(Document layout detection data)
Content starts

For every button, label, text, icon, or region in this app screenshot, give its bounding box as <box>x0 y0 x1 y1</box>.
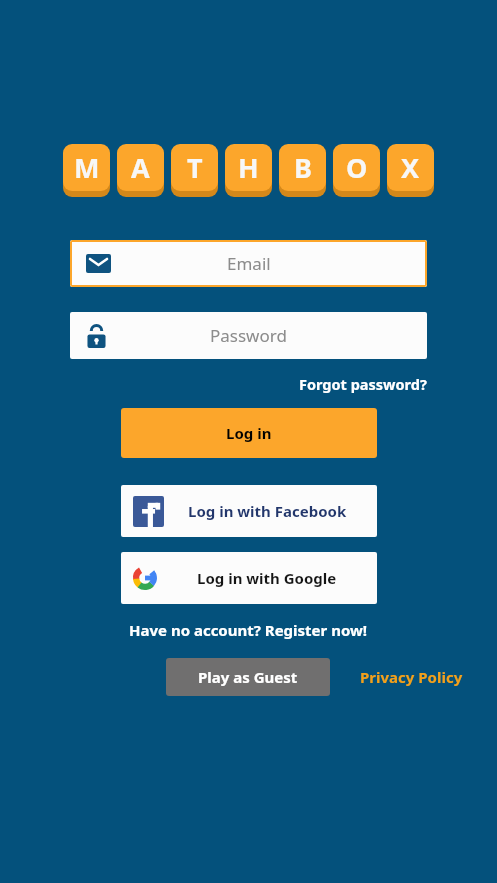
staticText: B <box>294 149 312 186</box>
staticText: O <box>346 149 368 186</box>
staticText: A <box>131 149 150 186</box>
staticText: Log in with Facebook <box>188 501 347 521</box>
staticText: X <box>401 149 420 186</box>
button[interactable]: Log in with Google <box>121 552 377 604</box>
button[interactable]: Have no account? Register now! <box>129 620 368 640</box>
staticText: Password <box>210 324 287 347</box>
staticText: Log in <box>226 423 272 443</box>
button[interactable]: Password <box>70 312 427 359</box>
staticText: Log in with Google <box>197 568 337 588</box>
staticText: Play as Guest <box>198 667 298 687</box>
button[interactable]: Play as Guest <box>166 658 330 696</box>
button[interactable]: Log in with Facebook <box>121 485 377 537</box>
button[interactable]: Forgot password? <box>299 374 427 394</box>
staticText: H <box>238 149 259 186</box>
button[interactable]: Privacy Policy <box>360 667 463 687</box>
staticText: T <box>187 149 203 186</box>
button[interactable]: Email <box>70 240 427 287</box>
button[interactable]: Log in <box>121 408 377 458</box>
staticText: M <box>74 149 100 186</box>
staticText: Email <box>227 252 271 275</box>
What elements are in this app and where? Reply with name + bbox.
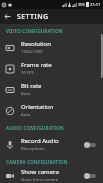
button[interactable]: Orientation <box>0 100 103 121</box>
button[interactable]: Show camera <box>0 168 103 183</box>
staticText: SETTING <box>17 12 49 22</box>
button[interactable]: Toggle Record Audio <box>84 140 98 150</box>
staticText: Show front camera <box>21 177 59 183</box>
button[interactable]: Frame rate <box>0 58 103 79</box>
staticText: 1920x1080 <box>21 49 43 55</box>
button[interactable]: Toggle Show camera <box>84 171 98 181</box>
staticText: Auto <box>21 91 31 97</box>
button[interactable]: Back <box>0 9 15 24</box>
staticText: VIDEO CONFIGURATION <box>6 28 63 34</box>
staticText: 30 FPS <box>21 70 34 76</box>
staticText: 21:11 <box>90 2 101 7</box>
staticText: Orientation <box>21 103 54 111</box>
staticText: Microphone <box>21 146 45 152</box>
staticText: Frame rate <box>21 61 52 69</box>
staticText: CAMERA CONFIGURATION <box>6 159 68 165</box>
staticText: Bit rate <box>21 82 42 90</box>
staticText: Resolution <box>21 40 51 48</box>
button[interactable]: Bit rate <box>0 79 103 100</box>
staticText: Show camera <box>21 168 59 176</box>
staticText: AUDIO CONFIGURATION <box>6 125 64 131</box>
button[interactable]: Resolution <box>0 37 103 58</box>
staticText: Auto <box>21 112 31 118</box>
button[interactable]: Record Audio <box>0 134 103 155</box>
staticText: Record Audio <box>21 137 59 145</box>
staticText: 35% <box>78 2 85 7</box>
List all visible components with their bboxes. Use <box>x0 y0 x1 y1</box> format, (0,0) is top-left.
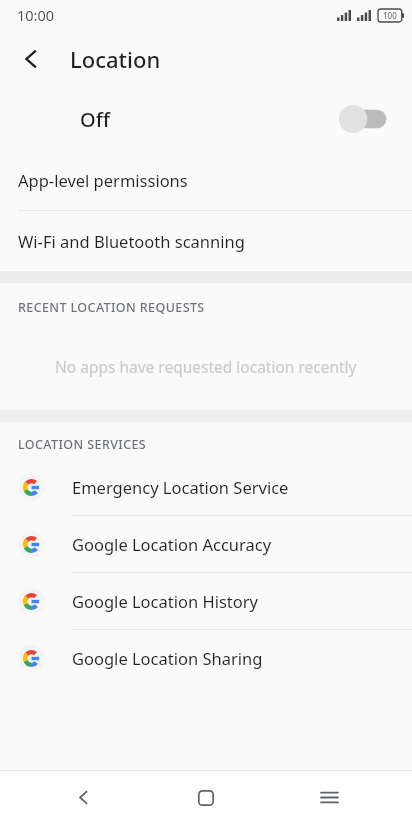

Content ends

What is needed: Using the records above, copy each line that contains "Email".

Task result:
button[interactable]: Email <box>70 240 427 287</box>
staticText: Email <box>227 252 271 275</box>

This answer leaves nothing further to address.